About a decade ago, police departments began outfitting their officers with body cameras to capture their encounters with alleged perpetrators. President Obama even made body cams a centerpiece of his response to excessive violence against Black men. Recently, the news organization ProPublica tried to get ahold of body cam footage from police killings, but in many cases, police departments refused to release it. ProPublica's Umar Farooq joins us now to talk about this. Good morning, Umar.

UMAR FAROOQ: Hi. Good morning.

SCHMITZ: Umar, you focus on videos of every police involved death in the U.S. during a single month in 2022. In some cases, the footage was already out there. What did police departments say when you asked for the others?

FAROOQ: In some of them, they did hand it over to us. In a lot of them, they said either, because the case is still being investigated, we can't turn anything over to you, or they said, because of state laws or other laws that were applicable in their area, they weren't allowed to turn over that kind of video.

SCHMITZ: And in what percentage of the cases did you not get the video?

FAROOQ: About a third of the cases, we did not get the video even a year and a half after the killing had happened.

SCHMITZ: And what does that tell you?

FAROOQ: It tells us that this whole idea of the public being told that body camera footage is going to make everything more transparent - it hasn't turned out to be true. And a year and a half after police killed someone, they're often still not willing to show you what their body cameras had captured.

SCHMITZ: So sometimes police said the shooting was still under investigation.

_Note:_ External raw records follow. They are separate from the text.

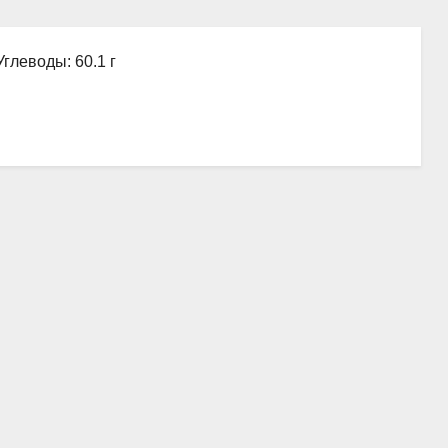
Углеводы: 60.1 г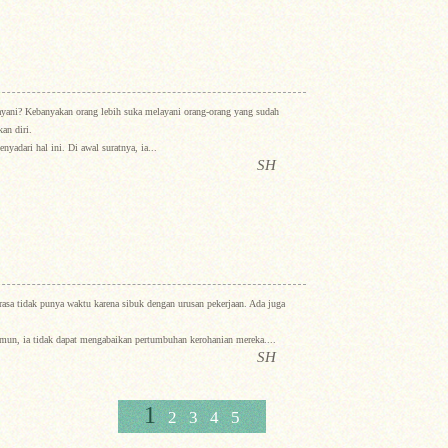
layani? Kebanyakan orang lebih suka melayani orang-orang yang sudah
an diri.
adari hal ini. Di awal suratnya, ia...
SH
rasa tidak punya waktu karena sibuk dengan urusan pekerjaan. Ada juga
mun, ia tidak dapat mengabaikan pertumbuhan kerohanian mereka....
SH
1
2
3
4
5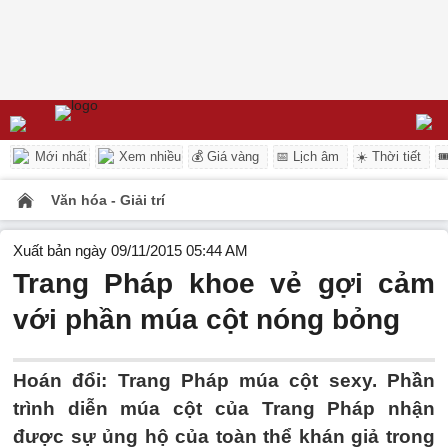
Mới nhất
Xem nhiều
💰 Giá vàng
📅 Lịch âm
☀️ Thời tiết

Văn hóa - Giải trí
Xuất bản ngày 09/11/2015 05:44 AM
Trang Pháp khoe vẻ gợi cảm
với phần múa cột nóng bỏng
Hoán đổi: Trang Pháp múa cột sexy. Phần
trình diễn múa cột của Trang Pháp nhận
được sự ủng hộ của toàn thể khán giả trong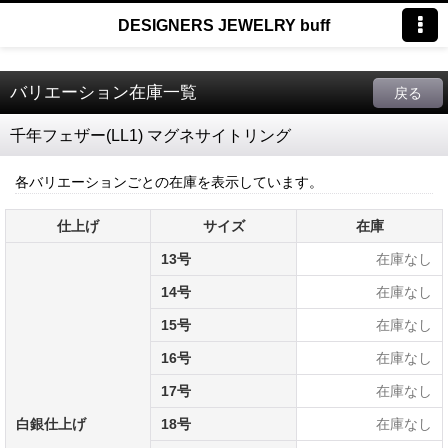
DESIGNERS JEWELRY buff
バリエーション在庫一覧
戻る
千年フェザー(LL1) マグネサイトリング
各バリエーションごとの在庫を表示しています。
仕上げ
サイズ
在庫
13号
在庫なし
14号
在庫なし
15号
在庫なし
16号
在庫なし
17号
在庫なし
白銀仕上げ
18号
在庫なし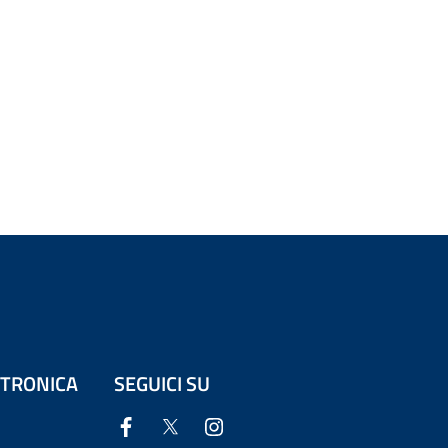
ETTRONICA
SEGUICI SU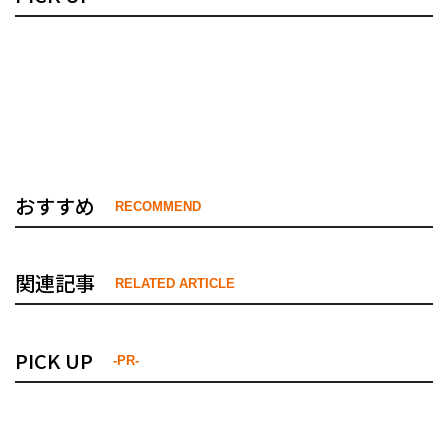
おすすめ
RECOMMEND
関連記事
RELATED ARTICLE
PICK UP
-PR-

And I'm wondering. In your mind, what's the matter with that rationale?

FAROOQ: It's a very long time for something to still be under investigation. And the danger is that an investigation will be completed and officers will be exonerated and - without the public ever kind of being able to see what the evidence was for the basis for that decision to be made.

SCHMITZ: I want you to bring us back to President Obama's call for officers to wear body cameras back about a decade ago. What was his reasoning?

FAROOQ: His reasoning at the time - you know, it was the case of Michael Brown, a young 18-year-old Black man who was killed in Ferguson, Mo.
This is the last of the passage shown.